(Records from a dataset)
• • •

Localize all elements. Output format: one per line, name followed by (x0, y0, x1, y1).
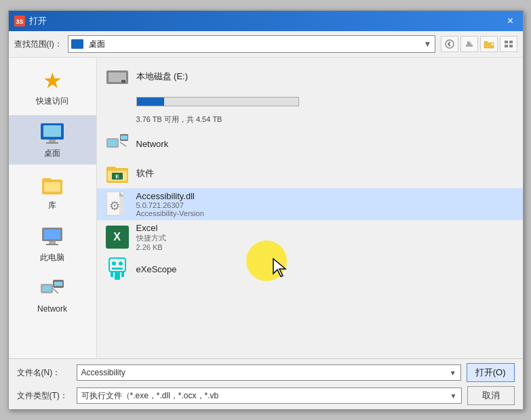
new-folder-button[interactable]: + (480, 36, 498, 52)
desktop-icon (39, 121, 66, 145)
view-button[interactable] (500, 36, 517, 52)
sidebar-item-quick-access[interactable]: ★ 快速访问 (9, 63, 96, 112)
list-item[interactable]: E 软件 (97, 159, 523, 188)
svg-rect-20 (46, 244, 58, 245)
desktop-icon-small (71, 39, 83, 49)
svg-text:E: E (115, 173, 119, 180)
svg-rect-9 (509, 45, 513, 47)
sidebar-label-desktop: 桌面 (44, 148, 60, 159)
svg-rect-28 (121, 80, 125, 83)
drive-detail: 3.76 TB 可用，共 4.54 TB (136, 114, 222, 125)
filetype-label: 文件类型(T)： (17, 390, 71, 402)
svg-rect-13 (46, 142, 58, 144)
dll-icon: ⚙ (105, 192, 130, 217)
file-name: Accessibility.dll (136, 191, 515, 201)
library-icon (39, 173, 66, 197)
toolbar-buttons: + (441, 36, 517, 52)
svg-text:3S: 3S (16, 18, 23, 25)
exescope-icon (105, 257, 130, 281)
filetype-input[interactable]: 可执行文件（*.exe，*.dll，*.ocx，*.vb ▼ (77, 387, 462, 404)
cancel-button[interactable]: 取消 (467, 386, 515, 405)
svg-rect-35 (106, 167, 116, 170)
app-icon: 3S (14, 16, 25, 26)
folder-icon: E (105, 161, 130, 186)
svg-rect-16 (44, 182, 60, 192)
open-button[interactable]: 打开(O) (467, 363, 515, 382)
svg-text:⚙: ⚙ (109, 199, 120, 213)
list-item[interactable]: ⚙ Accessibility.dll 5.0.721.26307 Access… (97, 188, 523, 220)
drive-icon (105, 64, 130, 89)
close-button[interactable]: × (504, 14, 517, 28)
svg-rect-45 (112, 268, 123, 270)
file-info: Excel 快捷方式 2.26 KB (136, 223, 515, 251)
file-name: 软件 (136, 167, 515, 180)
svg-rect-22 (43, 286, 51, 291)
network-icon (39, 277, 66, 301)
filename-label: 文件名(N)： (17, 367, 71, 379)
filetype-dropdown-arrow: ▼ (450, 392, 457, 400)
list-item[interactable]: 本地磁盘 (E:) 3.76 TB 可用，共 4.54 TB (97, 60, 523, 129)
filename-input[interactable]: Accessibility ▼ (77, 364, 461, 381)
svg-point-43 (112, 261, 116, 266)
dropdown-arrow: ▼ (424, 39, 432, 49)
list-item[interactable]: X Excel 快捷方式 2.26 KB (97, 220, 523, 254)
svg-line-33 (120, 142, 126, 146)
svg-rect-19 (49, 241, 56, 244)
network-file-icon (105, 131, 130, 156)
filename-row: 文件名(N)： Accessibility ▼ 打开(O) (17, 363, 515, 382)
svg-rect-32 (121, 135, 127, 140)
svg-rect-24 (54, 282, 62, 286)
filename-dropdown-arrow: ▼ (450, 369, 456, 377)
sidebar-label-network: Network (37, 304, 67, 314)
location-label: 查找范围(I)： (14, 39, 62, 50)
file-list: 本地磁盘 (E:) 3.76 TB 可用，共 4.54 TB (97, 58, 523, 358)
computer-icon (39, 225, 66, 249)
toolbar: 查找范围(I)： 桌面 ▼ (9, 31, 523, 58)
dialog-title: 打开 (29, 15, 500, 27)
file-detail2: 2.26 KB (136, 243, 515, 251)
svg-rect-3 (466, 45, 473, 47)
open-dialog: 3S 打开 × 查找范围(I)： 桌面 ▼ (8, 10, 524, 410)
svg-rect-15 (42, 178, 52, 181)
svg-point-44 (119, 261, 123, 266)
star-icon: ★ (39, 68, 66, 93)
svg-rect-7 (509, 41, 513, 43)
svg-line-25 (53, 289, 58, 293)
file-name: Network (136, 139, 515, 149)
sidebar-item-network[interactable]: Network (9, 272, 96, 319)
svg-text:+: + (491, 41, 494, 47)
list-item[interactable]: eXeScope (97, 254, 523, 284)
svg-rect-46 (111, 272, 113, 277)
sidebar-item-desktop[interactable]: 桌面 (9, 115, 96, 165)
sidebar-label-computer: 此电脑 (40, 252, 64, 264)
svg-rect-47 (121, 272, 124, 277)
file-name: 本地磁盘 (E:) (136, 70, 189, 83)
svg-point-2 (446, 40, 454, 48)
content-area: ★ 快速访问 桌面 (9, 58, 523, 358)
svg-rect-12 (49, 140, 56, 142)
up-button[interactable] (460, 36, 478, 52)
drive-progress-bar (136, 97, 299, 106)
sidebar-label-quick-access: 快速访问 (36, 96, 68, 107)
list-item[interactable]: Network (97, 129, 523, 159)
file-info: Accessibility.dll 5.0.721.26307 Accessib… (136, 191, 515, 217)
sidebar-item-library[interactable]: 库 (9, 167, 96, 217)
svg-rect-18 (44, 230, 60, 239)
file-detail1: 5.0.721.26307 (136, 201, 515, 209)
excel-icon: X (105, 225, 130, 249)
svg-rect-48 (115, 272, 120, 280)
file-name: eXeScope (136, 264, 515, 274)
file-detail1: 快捷方式 (136, 233, 515, 243)
sidebar: ★ 快速访问 桌面 (9, 58, 97, 358)
title-bar: 3S 打开 × (9, 11, 523, 31)
location-dropdown[interactable]: 桌面 ▼ (68, 35, 435, 53)
sidebar-label-library: 库 (48, 200, 56, 211)
filename-value: Accessibility (81, 368, 125, 377)
back-button[interactable] (441, 36, 458, 52)
sidebar-item-computer[interactable]: 此电脑 (9, 219, 96, 269)
svg-rect-30 (108, 140, 117, 146)
file-info: eXeScope (136, 264, 515, 274)
bottom-bar: 文件名(N)： Accessibility ▼ 打开(O) 文件类型(T)： 可… (9, 358, 523, 409)
drive-progress-fill (137, 98, 164, 106)
file-info: Network (136, 139, 515, 149)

• • •

## EXERCISE
A faithful copy of every entry is needed, omitting each image.

## SOLVED EXERCISE
Localize all elements. Output format: one per line, name followed by (x0, y0, x1, y1).
new-folder-button[interactable]: + (480, 36, 498, 52)
desktop-icon (39, 121, 66, 145)
view-button[interactable] (500, 36, 517, 52)
sidebar-item-quick-access[interactable]: ★ 快速访问 (9, 63, 96, 112)
list-item[interactable]: E 软件 (97, 159, 523, 188)
svg-rect-20 (46, 244, 58, 245)
desktop-icon-small (71, 39, 83, 49)
svg-text:E: E (115, 173, 119, 180)
svg-rect-9 (509, 45, 513, 47)
sidebar-label-desktop: 桌面 (44, 148, 60, 159)
svg-rect-28 (121, 80, 125, 83)
drive-detail: 3.76 TB 可用，共 4.54 TB (136, 114, 222, 125)
filetype-label: 文件类型(T)： (17, 390, 71, 402)
svg-rect-13 (46, 142, 58, 144)
dll-icon: ⚙ (105, 192, 130, 217)
file-name: Accessibility.dll (136, 191, 515, 201)
library-icon (39, 173, 66, 197)
toolbar-buttons: + (441, 36, 517, 52)
svg-text:3S: 3S (16, 18, 23, 25)
exescope-icon (105, 257, 130, 281)
filetype-input[interactable]: 可执行文件（*.exe，*.dll，*.ocx，*.vb ▼ (77, 387, 462, 404)
cancel-button[interactable]: 取消 (467, 386, 515, 405)
svg-rect-35 (106, 167, 116, 170)
app-icon: 3S (14, 16, 25, 26)
folder-icon: E (105, 161, 130, 186)
svg-rect-16 (44, 182, 60, 192)
open-button[interactable]: 打开(O) (467, 363, 515, 382)
svg-text:⚙: ⚙ (109, 199, 120, 213)
list-item[interactable]: ⚙ Accessibility.dll 5.0.721.26307 Access… (97, 188, 523, 220)
drive-icon (105, 64, 130, 89)
close-button[interactable]: × (504, 14, 517, 28)
svg-rect-45 (112, 268, 123, 270)
file-info: Excel 快捷方式 2.26 KB (136, 223, 515, 251)
file-name: 软件 (136, 167, 515, 180)
svg-rect-22 (43, 286, 51, 291)
network-icon (39, 277, 66, 301)
filename-label: 文件名(N)： (17, 367, 71, 379)
filetype-dropdown-arrow: ▼ (450, 392, 457, 400)
list-item[interactable]: 本地磁盘 (E:) 3.76 TB 可用，共 4.54 TB (97, 60, 523, 129)
filename-input[interactable]: Accessibility ▼ (77, 364, 461, 381)
svg-point-43 (112, 261, 116, 266)
dropdown-arrow: ▼ (424, 39, 432, 49)
list-item[interactable]: X Excel 快捷方式 2.26 KB (97, 220, 523, 254)
svg-line-33 (120, 142, 126, 146)
svg-rect-19 (49, 241, 56, 244)
network-file-icon (105, 131, 130, 156)
filename-row: 文件名(N)： Accessibility ▼ 打开(O) (17, 363, 515, 382)
svg-rect-32 (121, 135, 127, 140)
svg-rect-24 (54, 282, 62, 286)
filename-dropdown-arrow: ▼ (450, 369, 456, 377)
sidebar-label-network: Network (37, 304, 67, 314)
location-label: 查找范围(I)： (14, 39, 62, 50)
file-list: 本地磁盘 (E:) 3.76 TB 可用，共 4.54 TB (97, 58, 523, 358)
computer-icon (39, 225, 66, 249)
toolbar: 查找范围(I)： 桌面 ▼ (9, 31, 523, 58)
dialog-title: 打开 (29, 15, 500, 27)
file-detail2: 2.26 KB (136, 243, 515, 251)
svg-rect-3 (466, 45, 473, 47)
open-dialog: 3S 打开 × 查找范围(I)： 桌面 ▼ (8, 10, 524, 410)
svg-rect-15 (42, 178, 52, 181)
svg-point-44 (119, 261, 123, 266)
star-icon: ★ (39, 68, 66, 93)
svg-rect-7 (509, 41, 513, 43)
svg-line-25 (53, 289, 58, 293)
file-name: Network (136, 139, 515, 149)
sidebar-item-network[interactable]: Network (9, 272, 96, 319)
svg-text:+: + (491, 41, 494, 47)
list-item[interactable]: eXeScope (97, 254, 523, 284)
svg-rect-46 (111, 272, 113, 277)
sidebar-item-desktop[interactable]: 桌面 (9, 115, 96, 165)
sidebar-label-computer: 此电脑 (40, 252, 64, 264)
svg-rect-47 (121, 272, 124, 277)
file-name: 本地磁盘 (E:) (136, 70, 189, 83)
svg-point-2 (446, 40, 454, 48)
content-area: ★ 快速访问 桌面 (9, 58, 523, 358)
svg-rect-12 (49, 140, 56, 142)
up-button[interactable] (460, 36, 478, 52)
drive-progress-bar (136, 97, 299, 106)
sidebar-label-quick-access: 快速访问 (36, 96, 68, 107)
list-item[interactable]: Network (97, 129, 523, 159)
file-info: Accessibility.dll 5.0.721.26307 Accessib… (136, 191, 515, 217)
sidebar-item-library[interactable]: 库 (9, 167, 96, 217)
svg-rect-18 (44, 230, 60, 239)
file-detail1: 5.0.721.26307 (136, 201, 515, 209)
excel-icon: X (105, 225, 130, 249)
svg-rect-48 (115, 272, 120, 280)
file-name: eXeScope (136, 264, 515, 274)
file-detail1: 快捷方式 (136, 233, 515, 243)
sidebar: ★ 快速访问 桌面 (9, 58, 97, 358)
title-bar: 3S 打开 × (9, 11, 523, 31)
location-dropdown[interactable]: 桌面 ▼ (68, 35, 435, 53)
sidebar-label-library: 库 (48, 200, 56, 211)
filename-value: Accessibility (81, 368, 125, 377)
back-button[interactable] (441, 36, 458, 52)
sidebar-item-computer[interactable]: 此电脑 (9, 219, 96, 269)
svg-rect-30 (108, 140, 117, 146)
file-info: eXeScope (136, 264, 515, 274)
bottom-bar: 文件名(N)： Accessibility ▼ 打开(O) 文件类型(T)： 可… (9, 358, 523, 409)
drive-progress-fill (137, 98, 164, 106)
file-info: Network (136, 139, 515, 149)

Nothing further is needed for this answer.